Como exemplo, podemos citar o personagem Galileu Galilei, da peça do mesmo
nome. Em seu gestus o ator que personifica Galileu deve mostrar a fusão do apetite
intelectual com o prazer pela comida. Galileu pensa melhor quando toma seu café da
manhã. Na peça, sua primeira fala ao seu aluno estudante de física, Andrea Sarti, é:
ponha o leite e o pão na mesa, mas não feche nenhum livro. Ou ainda, como está no
texto: ele (Galileu) nunca dirá não a uma boa idéia ou a um copo de bom vinho.
(GALILEI, 1938 p.26 E 80).
Este sentimento será mostrado sempre pela personagem em sua relação com a
comida, guardando comida em seus bolsos, olhando de forma apetitosa e sensual, etc...
formando o gestus de sua relação do apetite de conhecimento com o prazer pela
comida, evitando retratar a personagem Galileu apenas como um intelectual (Thomson,
1994, p.148-9). Esta discussão entre a comida e a moral, cria uma atitude genérica e
fornece muitas possíveis explicações sobre a atitude de Galileu e a negação de suas
descobertas científicas frente à Inquisição. O Gestus deve revelar um determinado
aspecto da personagem, pois é uma dimensão física e não psicológica ou metafísica.
(Gestus. Disponivel em: <http://pt.wikipedia.org/wiki/Gestus>. Acesso em 20
out.2011.)
Brecht considera gesto social (gestus), o gesto ou conjunto de gestos que
revelam a determinação histórica das atitudes humanas. O gesto em seu enfoque social e
não psicológico, crítico e criticável. Outro exemplo é em Mãe Coragem e seus filhos:
comerciante que vive da guerra, a personagem morde uma moeda para conferir a
legitimidade do metal, revelando um excessivo zelo financeiro num conflito que lhe
rouba, um a um, todos os filhos.
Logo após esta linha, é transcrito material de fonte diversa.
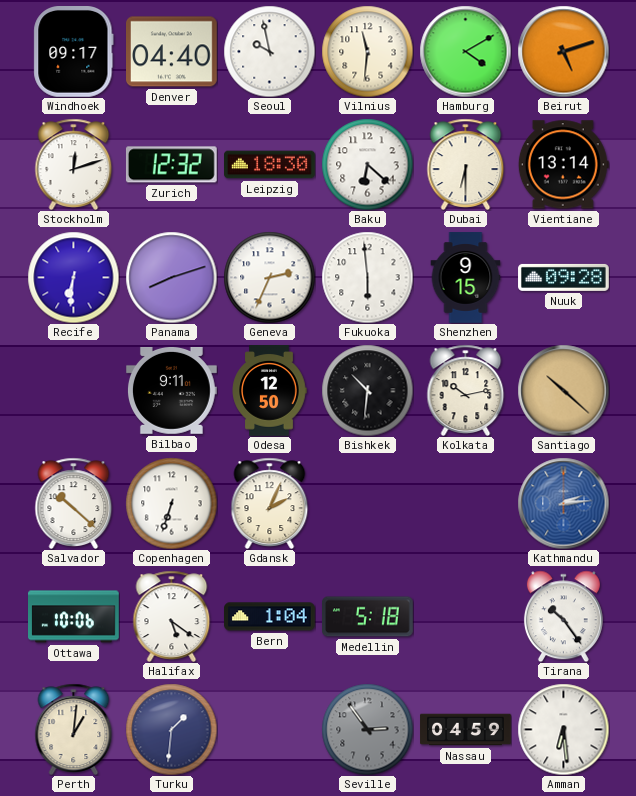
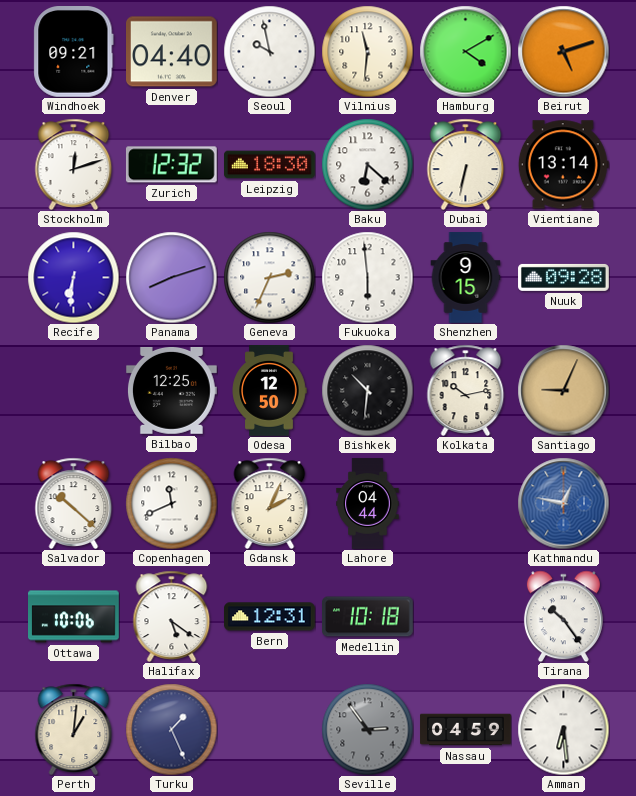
Windhoek: 09:17 -> 09:21
Dubai: 6:30 -> 6:32
Bilbao: 9:11 -> 12:25
Santiago: 10:22 -> 9:04
Copenhagen: 6:33 -> 11:41
Lahore: none -> 04:44
Kathmandu: 2:14 -> 12:47
Bern: 1:04 -> 12:31
Medellin: 5:18 -> 10:18
Turku: 1:31 -> 1:26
O gesto comenta e denuncia a situação, sua contradição
é patética, assombrosa. O gestus em que se pode ler toda uma situação social, pode ser
encontrado em vários elementos da encenação, na própria língua inclusive.
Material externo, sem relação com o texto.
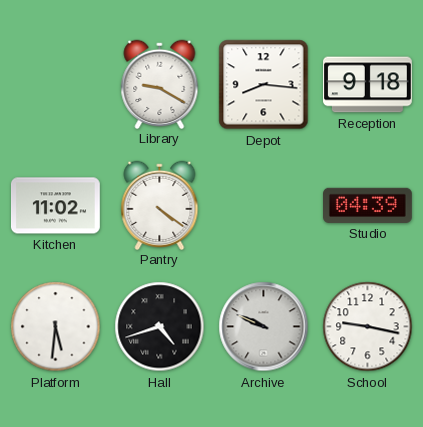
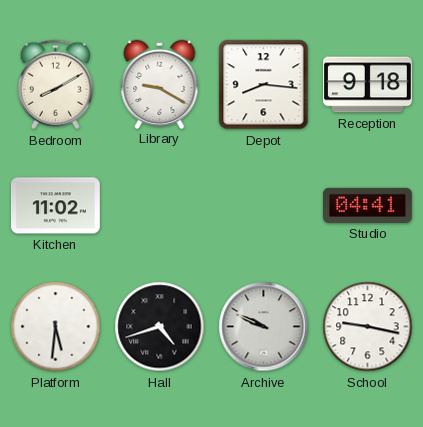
Bedroom: none -> 8:10
Pantry: 4:21 -> none
Studio: 04:39 -> 04:41
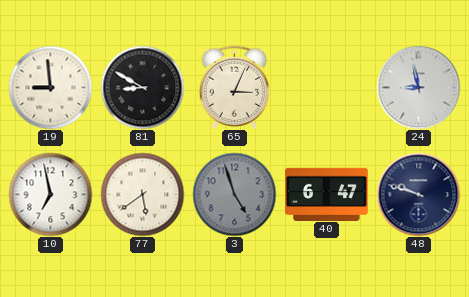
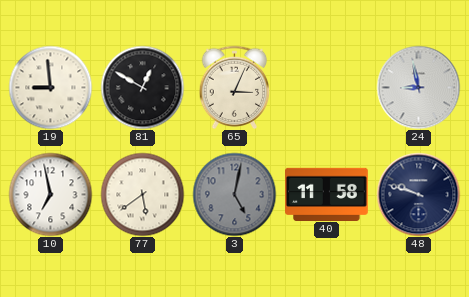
81: 8:50 -> 12:50
3: 4:57 -> 5:02
40: 6:47 -> 11:58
(DESGRANGES, 2010, p.101).
Brecht afirma que o homem não é uma marionete e que seus gestos não são
irreversíveis e imutáveis, os gestos dependem de suas emoções e podem ser feitos de
36
maneiras diferentes, sem regras. Ele ainda vai mais fundo quando afirma que os gestos
têm a função de traduzir os processos sensíveis e emocionais das personagens:
“...desde já devemos dizer que todos os elementos da natureza emocional têm de
ser exteriorizados, isto é, precisam ser desenvolvidos em gestos”. (BRECHT, 1978, p 83).
Esse grande encenador sempre considerou prioritário o contato vivo com o público. O
corpo, em sua prática teatral, como nos faz notar Patrice Pavis, corre o risco de tornar-se
obediente demais, e, portanto sem vida, mantendo-se como um simples executor de
elaborações intelectuais, e o gestus, um gesto sem corpo.
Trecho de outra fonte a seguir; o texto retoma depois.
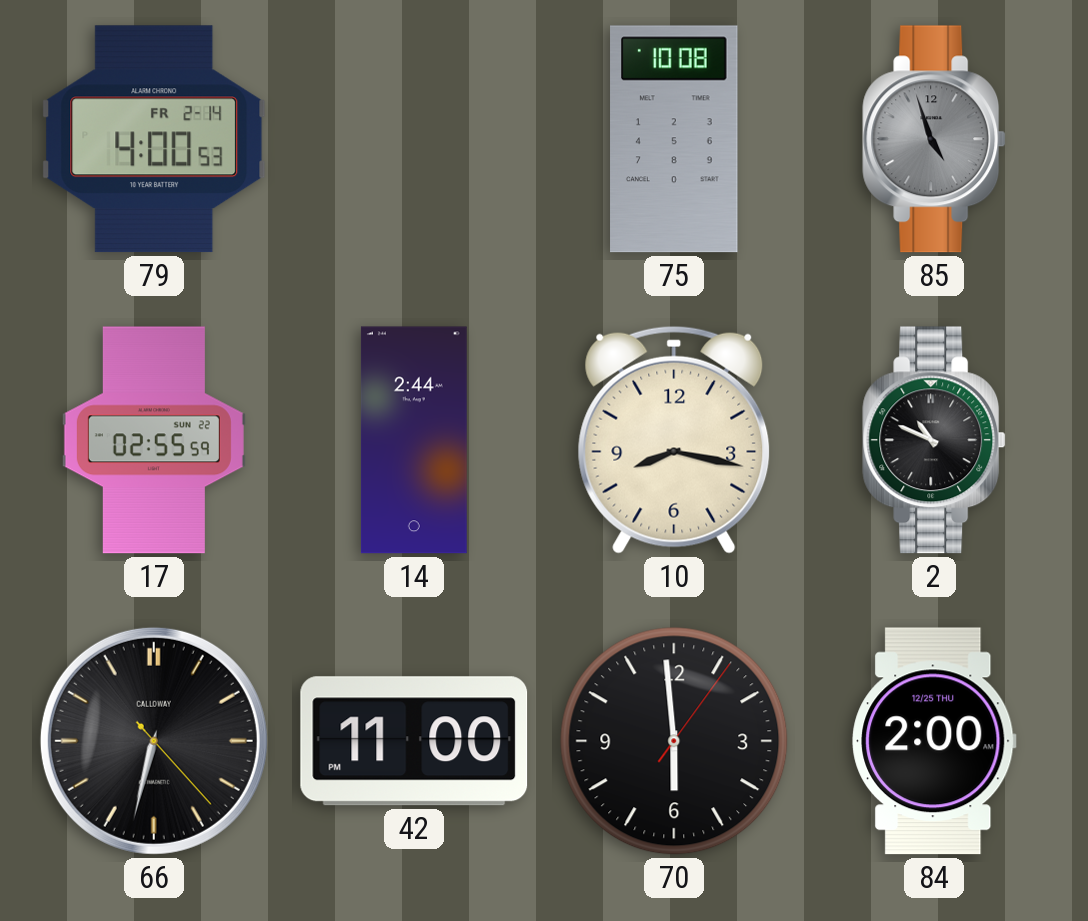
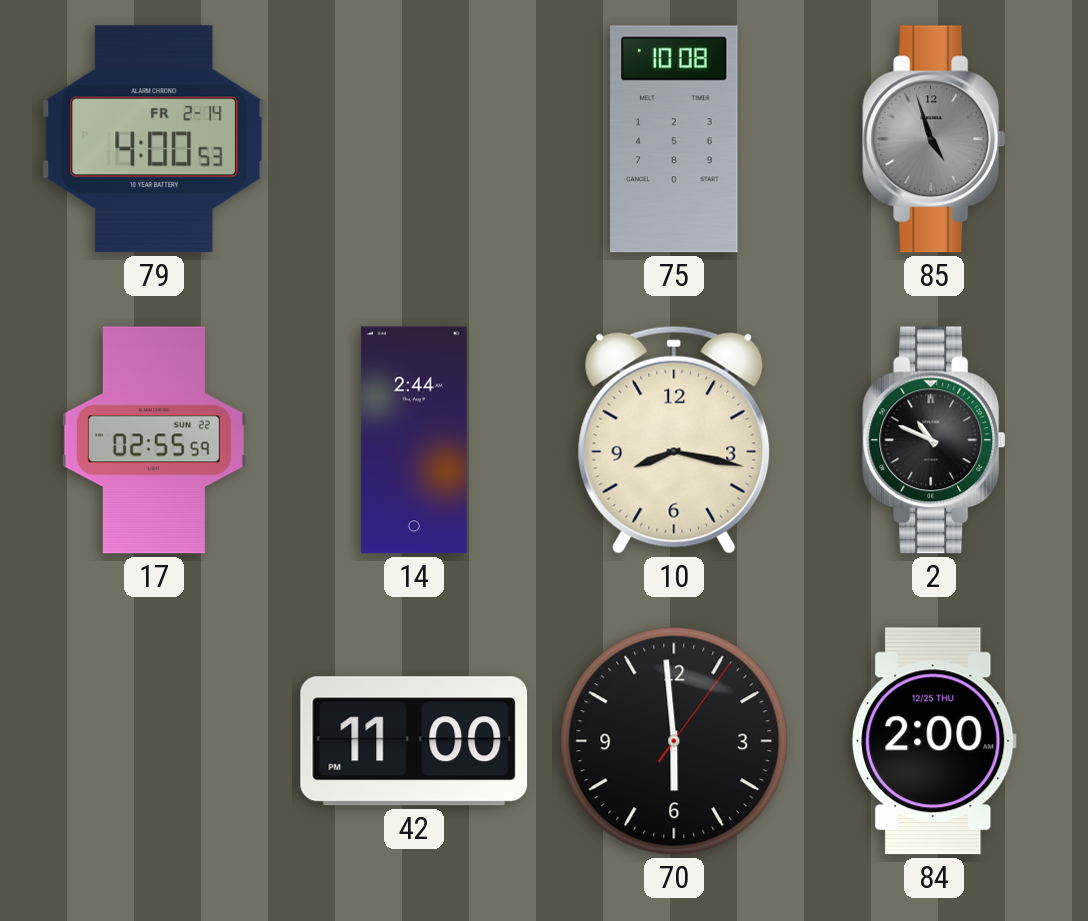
66: 6:32 -> none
Falando ainda sobre a construção de um personagem, temos um fator relevante
defendido por Constantin Stanislávski: o impulso. Segundo ele, este é fundamental para
a realização das ações físicas, pois, a precedem, sempre indo do externo para o interno.
Já Jerzy Grotósvski afirmava o contrário. O impulso partia do interior para o exterior,
estando enraizados profundamente „dentro‟ do corpo, e depois se estendendo para fora.
Mas, certamente os dois sabiam da importância do gesto no corpo do ator para uma
representação teatral. (BONFITO, 2009. p. 73 e 74).
O gesto deixa de ser simplesmente uma atividade e passa a ser valorizado
enquanto ação física, ou seja, movimentos que possuem significado. (BONFITO, 2009,
p. 68)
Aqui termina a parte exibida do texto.